Struggling to find time to fit everything in while finishing my master’s thesis, a friend lent me a copy of Edmond Lau’s The Effective Engineer. I didn’t find the extra hour a day to watch Netflix read papers that I was hoping for, but the book did have an impact on my research workflow.

One of my main takeaways from the book was the importance of investing in iteration speed. Always be looking for things you’re doing often that you could speed up or automate entirely by making a tool. Quoting Lau:

Bobby Johnson, a former Facebook Director of Infrastructure Engineering, told me, I’ve found that almost all successful people write a lot of tools … [A] very good indicator of future success [was] if the first thing someone did on a problem was to write a tool.

(OK, there’s some implicit logic I don’t agree with here in using this quote to suggest you should write more tools, but the quote’s at least made the idea stick in my mind.)

Here’s a quick look at some tools I’ve found helpful in my machine learning engineering work.

Grab remote files with iTerm2 triggers

You know when you’re monitoring a run on a remote server, and you want to quickly grab a file - say, a video? You make a note of the remote path, open up another terminal, use something like rsync to transfer it across, switch to a file browser, and finally navigate to where you put it. Do it for a few different runs, and it gets tedious real quick.
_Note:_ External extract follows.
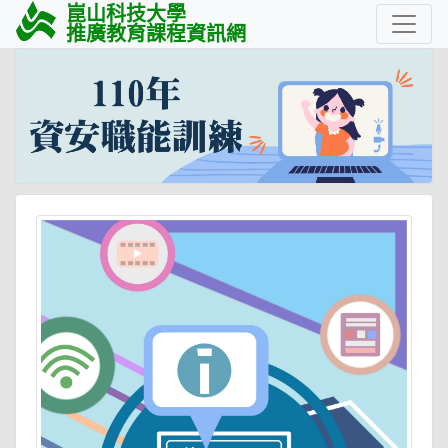
崑山科技大學
推廣教育課程資訊網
(SSHFS might work for some folks, but I’ve never been able to get it to run well enough on macOS.)

What you really want is to navigate to the file on the remote server, then bam, have it magically appear on your local machine. It turns out this is totally possible.

What’s going on here? It turns out there’s a great feature in iTerm2: the terminal can watch out for a specific trigger string and execute a command in response.

So here, I have a script t on the remote server. When executed, it prints out the string rtransfer <host> <path>. iTerm2 picks up on rtransfer as a trigger string, parses out the host and path, then invokes another script on my local machine, t2. The script transfers the file to a temporary directory then opens Finder at that location.

You can imagine variations on this. For example, checking videos is something I do a lot, so I use another script, tnv, which automatically transfers the five most recent videos from a given directory.

Tailor your scripts to whatever you spend the most time on.

Use ngrok to access remote TensorBoard

Another real pain can be accessing TensorBoard instances on remote servers. You set up SSH port forwarding…oh, but which port was it for which server? And oh, this one’s in a Docker container…

ngrok lets you get around this by making local ports accessible at a publicly-accessible URL. You just run ngrok http 6006 and gives you a URL like http://683acac3.ngrok.io which you shows shows TensorBoard instance.

Combined with a couple of helpers - n, to start ngrok faster, an iTerm trigger to open a web browser, and tb, which starts TensorBoard then once it’s ready calls n - you can get from run directory to graphs in under ten seconds.

(One difficulty with ngrok is that it only allows one session at a time. If you forget to kill ngrok on the last server, it can be annoying to figure out where you left it running. In practice, I’ve actually reverted back to SSH forwarding for most servers, but again with an iTerm trigger and a couple of helper scripts which find a forward a free port automatically.)

Plot graphs with tbplot instead of TensorBoard

For runs with a lot of metrics, the bottleneck is often just waiting for TensorBoard to load all the graphs (and if you’re keeping detailed logs, then taking screenshots of all those graphs).

Instead, consider using tbplot, which plots graphs using Matplotlib (though currently only scalar graphs). It’s much, much faster, and produces image files directly.

Automate crash monitoring

Automation isn’t just about saving time - it’s also about saving energy.

When doing a lot of runs while iterating on potentially-buggy code, the most draining thing is worrying that one of them has hit a bug and crashed, feeling a constant need to check how they’re doing.

Automating monitoring with alerts when something does go wrong does a lot to soothe that worry. To avoid needing to have Slack or an email client open, I use sqs-alerts, which stores and receives messages using an AWS Simple Queue Service. On each remote machine I run a script every so often with cron that monitors logs and sends a message to the queue if it detects a run is broken. On my local machine I then run a service which monitors the queue and pops up an alert when a message is received.

Conclusions

Between iTerm triggers for checking videos and saving graphs using tbplot, I’d guess I save around 15 minutes a day.

But more important than time saved is how much less friction there now is in my workflow. I don’t have to dread checking runs every day knowing I’m going to have to slog through selecting files and copy-pasting URLs. I think I also focus better: I don’t have to switch between ‘thinking’ mode and ‘finding data’ mode.